The weather channels receive 18,055,555 forecast requests every minute.
Netflix users stream 97,222 hours of video every minute.
Skype users make 176,220 calls every minute.
Instagram users post 49,380 photos every minute.

This is the sixth edition of DOMO's report, and according to their research:

"Over 2.5 quintillion bytes of data are created every single day, and it’s only going to grow from there. By 2020, it’s estimated that 1.7MB of data will be created every second for every person on earth."

No doubt you've read the stat that some 90% of the world's data has been created in the last two years - this is how, an amazing overview of online usage growth.

Each minute of every day the following happens on the internet:

Social Media is HUGE – Reports show that almost 300 million new social media users each year. That is 550 new social media users each minute.
Since 2013, the number of Tweets each minute has increased 58% to more than 474,000 Tweets PER MINUTE in 2019!
Youtube usage more than tripled from 2014-2016 with users uploading 400 hours of new video each minute of every day! Now, in 2019, users are watching 4,333,560 videos every minute.
300 hours of video are uploaded to YouTube every minute!
Instagram users upload over 100 million photos and videos overyday. That is 69,444 million posts every minute!
Users spend nearly one hour a day on Facebook, but Instagram and Snapchat are quickly catching up.
Since 2013, the number of Facebook Posts shared each minute has increased 22%, from 2.5 Million to 3 million posts per minute in 2016. This number has increased more than 300 percent, from around 650,000 posts per minute in 2011!
Every minute on Facebook: 510,000 comments are posted, 293,000 statuses are updated, and 136,000 photos are uploaded.
There are over 38,000 status updates on Facebook every minute.
Facebook users also click the like button on more than 4 million posts every minute!, and the Facebook like button has been pressed 13 trillion times.
Over 3.5 Billion Google searches are conducted worldwide each minute of everyday. That is 2 trillion searches per year worldwide. That is over 40,000 search queries per second!
Worldwide over 100 million messages are sent every minute via SMS and in-app messages!
26 billion texts were sent each day by 27 million people in the US. That is 94 texts per day per person in the US in 2017.

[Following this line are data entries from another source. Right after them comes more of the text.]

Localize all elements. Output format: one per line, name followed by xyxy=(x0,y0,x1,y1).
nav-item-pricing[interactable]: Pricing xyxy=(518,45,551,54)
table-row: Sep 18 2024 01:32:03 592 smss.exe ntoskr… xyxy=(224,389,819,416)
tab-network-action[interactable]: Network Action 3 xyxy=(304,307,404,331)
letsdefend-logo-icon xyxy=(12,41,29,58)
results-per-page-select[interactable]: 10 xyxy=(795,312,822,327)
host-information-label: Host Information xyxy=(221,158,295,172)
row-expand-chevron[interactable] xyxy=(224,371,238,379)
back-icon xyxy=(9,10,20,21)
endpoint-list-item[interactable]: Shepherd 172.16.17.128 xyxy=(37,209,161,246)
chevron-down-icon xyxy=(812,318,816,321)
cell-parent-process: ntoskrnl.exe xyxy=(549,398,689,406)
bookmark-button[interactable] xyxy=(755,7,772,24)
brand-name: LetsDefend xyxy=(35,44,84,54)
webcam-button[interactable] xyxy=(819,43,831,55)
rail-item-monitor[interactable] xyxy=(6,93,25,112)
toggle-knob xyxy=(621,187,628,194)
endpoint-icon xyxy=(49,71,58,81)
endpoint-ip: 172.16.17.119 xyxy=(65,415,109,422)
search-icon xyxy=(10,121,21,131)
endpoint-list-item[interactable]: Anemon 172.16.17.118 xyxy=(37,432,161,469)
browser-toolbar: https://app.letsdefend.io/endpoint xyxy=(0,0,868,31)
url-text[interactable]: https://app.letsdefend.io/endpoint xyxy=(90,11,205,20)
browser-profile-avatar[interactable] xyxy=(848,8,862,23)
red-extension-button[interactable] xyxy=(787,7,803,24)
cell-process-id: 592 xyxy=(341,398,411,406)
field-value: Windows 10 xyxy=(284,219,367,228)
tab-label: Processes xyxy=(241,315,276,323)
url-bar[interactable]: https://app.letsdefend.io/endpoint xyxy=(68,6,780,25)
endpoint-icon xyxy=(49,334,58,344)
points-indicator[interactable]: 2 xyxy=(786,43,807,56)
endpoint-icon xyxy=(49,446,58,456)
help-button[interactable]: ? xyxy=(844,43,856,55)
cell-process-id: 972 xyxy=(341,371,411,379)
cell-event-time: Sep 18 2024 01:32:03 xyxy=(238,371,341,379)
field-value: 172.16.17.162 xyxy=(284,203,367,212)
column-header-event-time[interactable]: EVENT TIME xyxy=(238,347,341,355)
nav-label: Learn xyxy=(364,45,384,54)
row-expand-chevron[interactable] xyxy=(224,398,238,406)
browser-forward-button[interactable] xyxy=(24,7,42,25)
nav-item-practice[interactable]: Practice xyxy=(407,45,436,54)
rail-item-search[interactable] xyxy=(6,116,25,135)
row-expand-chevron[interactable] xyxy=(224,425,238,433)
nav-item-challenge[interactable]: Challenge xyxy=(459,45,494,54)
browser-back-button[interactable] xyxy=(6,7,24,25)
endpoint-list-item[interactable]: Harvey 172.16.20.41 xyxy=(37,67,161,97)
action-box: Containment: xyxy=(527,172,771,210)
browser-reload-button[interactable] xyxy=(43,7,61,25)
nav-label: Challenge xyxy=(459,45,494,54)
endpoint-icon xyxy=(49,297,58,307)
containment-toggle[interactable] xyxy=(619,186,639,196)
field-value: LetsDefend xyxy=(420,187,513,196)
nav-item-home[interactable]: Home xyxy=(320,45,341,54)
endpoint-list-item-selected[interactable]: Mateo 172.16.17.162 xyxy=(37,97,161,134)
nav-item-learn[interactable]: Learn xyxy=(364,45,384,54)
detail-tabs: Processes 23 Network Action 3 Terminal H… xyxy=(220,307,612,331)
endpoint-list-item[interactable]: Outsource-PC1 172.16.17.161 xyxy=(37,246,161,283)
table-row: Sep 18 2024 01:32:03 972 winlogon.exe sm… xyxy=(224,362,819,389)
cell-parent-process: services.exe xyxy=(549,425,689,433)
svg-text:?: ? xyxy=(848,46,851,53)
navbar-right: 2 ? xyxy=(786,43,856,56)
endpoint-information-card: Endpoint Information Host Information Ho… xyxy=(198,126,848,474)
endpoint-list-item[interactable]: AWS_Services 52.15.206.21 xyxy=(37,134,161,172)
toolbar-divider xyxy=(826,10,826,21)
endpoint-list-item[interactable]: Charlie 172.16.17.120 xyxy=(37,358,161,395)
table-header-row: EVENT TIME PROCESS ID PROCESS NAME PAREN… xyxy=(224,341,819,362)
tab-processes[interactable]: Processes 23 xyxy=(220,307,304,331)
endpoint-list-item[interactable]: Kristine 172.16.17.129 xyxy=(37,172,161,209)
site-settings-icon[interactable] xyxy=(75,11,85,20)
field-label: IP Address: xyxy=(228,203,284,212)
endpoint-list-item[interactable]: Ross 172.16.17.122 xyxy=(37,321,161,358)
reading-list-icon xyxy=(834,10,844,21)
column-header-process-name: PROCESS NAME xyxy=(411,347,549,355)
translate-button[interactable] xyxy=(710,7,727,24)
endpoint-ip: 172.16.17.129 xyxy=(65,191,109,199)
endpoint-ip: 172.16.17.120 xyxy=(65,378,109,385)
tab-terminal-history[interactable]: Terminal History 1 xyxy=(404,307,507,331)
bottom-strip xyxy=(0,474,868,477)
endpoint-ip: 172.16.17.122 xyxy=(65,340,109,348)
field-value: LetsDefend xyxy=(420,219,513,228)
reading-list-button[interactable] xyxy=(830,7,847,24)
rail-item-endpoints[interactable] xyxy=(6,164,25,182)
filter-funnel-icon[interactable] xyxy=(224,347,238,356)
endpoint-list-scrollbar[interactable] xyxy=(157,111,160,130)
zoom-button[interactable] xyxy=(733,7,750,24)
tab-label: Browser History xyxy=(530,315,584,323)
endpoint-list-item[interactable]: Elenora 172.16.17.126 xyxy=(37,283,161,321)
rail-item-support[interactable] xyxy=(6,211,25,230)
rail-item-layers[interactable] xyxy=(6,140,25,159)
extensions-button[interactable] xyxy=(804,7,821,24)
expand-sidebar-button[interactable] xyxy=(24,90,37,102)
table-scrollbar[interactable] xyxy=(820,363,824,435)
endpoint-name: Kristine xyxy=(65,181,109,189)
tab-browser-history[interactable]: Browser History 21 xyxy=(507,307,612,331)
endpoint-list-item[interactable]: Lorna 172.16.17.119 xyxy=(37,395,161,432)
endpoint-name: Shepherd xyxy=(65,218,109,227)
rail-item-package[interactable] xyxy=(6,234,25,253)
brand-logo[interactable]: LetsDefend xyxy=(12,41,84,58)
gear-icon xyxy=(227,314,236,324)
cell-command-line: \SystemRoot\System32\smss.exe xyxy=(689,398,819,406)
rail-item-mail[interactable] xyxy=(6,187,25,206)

If we do some quick calculations, we can see the amount of data created on the internet each day. There are 1440 minutes per day…so that means there are approximately:

1,209,600 new data producing social media users each day.
682 million tweets per day!
More than 4 million hours of content uploaded to Youtube every day, with users watching 5.97 billion hours of Youtube videos each day.
67,305,600 Instagram posts uploaded each day
There are over 2 billion monthly active facebook users, compared to 1.44 billion at the start of 2015 and 1.65 at the start of 2016.
Facebook has 1.58 billion daily active users on average as of Q2 2019
4.3 BILLION Facebook messages posted daily!
5.76 BILLION Facebook likes every day.

Facebook

The statistic shows that 500+terabytes of new data get ingested into the databases of social media site Facebook, every day. This data is mainly generated in terms of photo and video uploads, message exchanges, putting comments etc.to manipulate these types of data we need to know what is big data and is very difficult to manage these data.

Importance and Benefits :

Big data is a term that describes the large volume of data – both structured and unstructured – that inundates a business on a day-to-day basis. But it’s not the amount of data that’s important. It’s what organizations do with the data that matters. Big data can be analyzed for insights that lead to better decisions and strategic business moves.

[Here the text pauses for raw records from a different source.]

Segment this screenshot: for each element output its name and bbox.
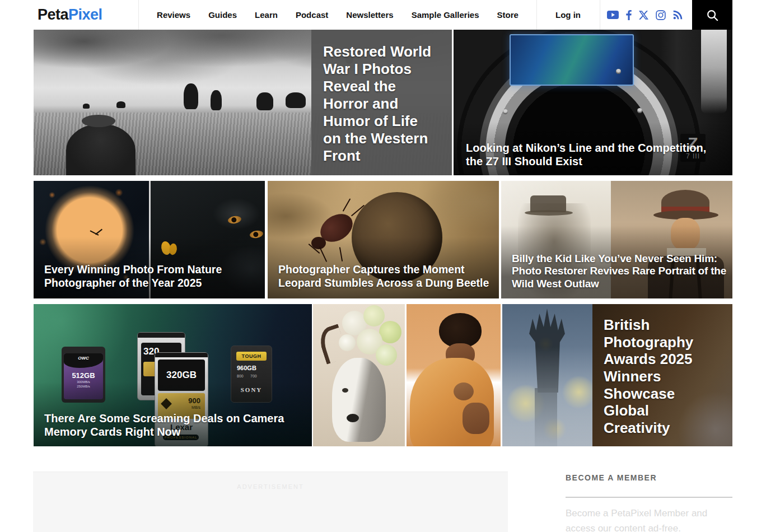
foggy-tower-photo [502, 304, 592, 446]
nav-item-store[interactable]: Store [497, 10, 519, 20]
mount-screw [637, 108, 642, 113]
article-title[interactable]: Photographer Captures the Moment Leopard… [278, 263, 490, 290]
petapixel-homepage: PetaPixel Reviews Guides Learn Podcast N… [0, 0, 766, 532]
x-twitter-icon [639, 11, 648, 20]
hat-brim [525, 210, 573, 216]
husky-nose [347, 414, 359, 422]
petapixel-logo[interactable]: PetaPixel [38, 0, 102, 30]
sony-write-speed: 700 [250, 374, 257, 378]
camera-sensor [510, 34, 634, 86]
facebook-link[interactable] [626, 10, 632, 20]
instagram-icon [656, 10, 666, 20]
soldier-silhouette [83, 104, 90, 109]
husky-eye [342, 388, 348, 393]
nav-item-sample-galleries[interactable]: Sample Galleries [412, 10, 479, 20]
trench-soldier [66, 124, 136, 175]
owc-brand-label: OWC [62, 356, 105, 361]
bpa-winner-husky-photo[interactable] [313, 304, 405, 446]
baby-head [454, 382, 474, 400]
nav-item-podcast[interactable]: Podcast [296, 10, 328, 20]
camera-strap-lug [701, 30, 727, 114]
ad-label: ADVERTISEMENT [33, 483, 508, 490]
rss-icon [673, 10, 683, 20]
owc-capacity-label: 512GB [62, 371, 105, 380]
member-divider [566, 497, 732, 498]
mount-screw [503, 109, 508, 114]
x-twitter-link[interactable] [639, 11, 648, 20]
member-body-text: Become a PetaPixel Member and access our… [566, 506, 732, 532]
logo-text-pixel: Pixel [68, 6, 102, 24]
member-heading: BECOME A MEMBER [566, 473, 732, 482]
flower-pompom [376, 344, 397, 366]
soldier-silhouette [286, 92, 306, 108]
nav-item-learn[interactable]: Learn [255, 10, 278, 20]
article-title[interactable]: British Photography Awards 2025 Winners … [604, 316, 699, 437]
facebook-icon [626, 10, 632, 20]
bpa-winner-mother-photo[interactable] [407, 304, 501, 446]
sony-capacity-label: 960GB [237, 365, 272, 371]
youtube-icon [607, 11, 619, 19]
login-button[interactable]: Log in [536, 0, 600, 30]
lexar-bumper [155, 353, 208, 357]
rss-link[interactable] [673, 10, 683, 20]
article-title[interactable]: Looking at Nikon’s Line and the Competit… [466, 141, 723, 168]
baby-body [463, 403, 489, 434]
article-card-dung-beetle[interactable]: Photographer Captures the Moment Leopard… [268, 181, 499, 298]
soldier-helmet [82, 115, 115, 127]
tough-badge: TOUGH [236, 352, 267, 361]
flower-pompom [339, 334, 356, 351]
mother-hair [439, 313, 482, 348]
site-header: PetaPixel Reviews Guides Learn Podcast N… [0, 0, 766, 30]
soldier-silhouette [184, 83, 198, 109]
youtube-link[interactable] [607, 11, 619, 19]
fog-layer [502, 304, 592, 446]
article-card-billy-the-kid[interactable]: Billy the Kid Like You’ve Never Seen Him… [501, 181, 732, 298]
article-title[interactable]: Every Winning Photo From Nature Photogra… [44, 263, 237, 290]
flower-pompom [363, 305, 385, 326]
article-card-memory-deals[interactable]: OWC 512GB 300MB/s 250MB/s 320 320GB 900 … [34, 304, 312, 446]
social-links [600, 0, 689, 30]
soldier-silhouette [116, 101, 125, 108]
become-a-member-widget: BECOME A MEMBER Become a PetaPixel Membe… [566, 473, 732, 532]
soldier-silhouette [211, 90, 222, 110]
sony-read-speed: 800 [237, 374, 244, 378]
search-icon [706, 9, 718, 21]
article-card-nikon[interactable]: Z 7 III Looking at Nikon’s Line and the … [454, 30, 732, 175]
nav-item-guides[interactable]: Guides [208, 10, 237, 20]
article-title[interactable]: Billy the Kid Like You’ve Never Seen Him… [512, 253, 727, 291]
article-card-ww1[interactable]: Restored World War I Photos Reveal the H… [34, 30, 452, 175]
nav-item-newsletters[interactable]: Newsletters [346, 10, 393, 20]
main-nav: Reviews Guides Learn Podcast Newsletters… [139, 0, 536, 30]
ad-placeholder: ADVERTISEMENT [33, 472, 508, 532]
article-card-bpa[interactable]: British Photography Awards 2025 Winners … [502, 304, 732, 446]
soldier-silhouette [256, 92, 273, 110]
flower-pompom [379, 321, 401, 343]
instagram-link[interactable] [656, 10, 666, 20]
lexar-bumper [138, 333, 185, 338]
husky-face [332, 358, 386, 442]
article-title[interactable]: Restored World War I Photos Reveal the H… [323, 43, 436, 165]
search-button[interactable] [692, 0, 732, 30]
logo-text-peta: Peta [38, 6, 68, 24]
article-title[interactable]: There Are Some Screaming Deals on Camera… [44, 412, 300, 438]
mount-screw [616, 69, 621, 74]
nav-item-reviews[interactable]: Reviews [157, 10, 190, 20]
article-card-nature-poty[interactable]: Every Winning Photo From Nature Photogra… [34, 181, 265, 298]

Data volumes are continuing to grow and so are the possibilities of what can be done with so much raw data available. However, organizations need to be able to know just what they can do with that data and how much they can leverage to build insights for their consumers, products, and services. Of the 85% of companies using Big Data, only 37% have been successful in data-driven insights. A 10% increase in the accessibility of the data can lead to an increase of $65Mn in the net income of a company.

The importance of big data doesn’t revolve around how much data you have, but what you do with it. You can take data from any source and analyze it to find answers that enable 1) cost reductions, 2) time reductions, 3) new product development and optimized offerings, and 4) smart decision making. When you combine big data with high-powered analytics, you can accomplish business-related tasks such as:

Determining root causes of failures, issues and defects in near-real time.
Generating coupons at the point of sale based on the customer’s buying habits.
Recalculating entire risk portfolios in minutes.
Detecting fraudulent behavior before it affects your organization.

Common Big Data Challenges

Handling a Large Amount of Data

There is a huge explosion in the data available. Look back a few years, and compare it with today, and you will see that there has been an exponential increase in the data that enterprises can access. They have data for everything, right from what a consumer likes, to how they react, to a particular scent, to the amazing restaurant that opened up in Italy last weekend.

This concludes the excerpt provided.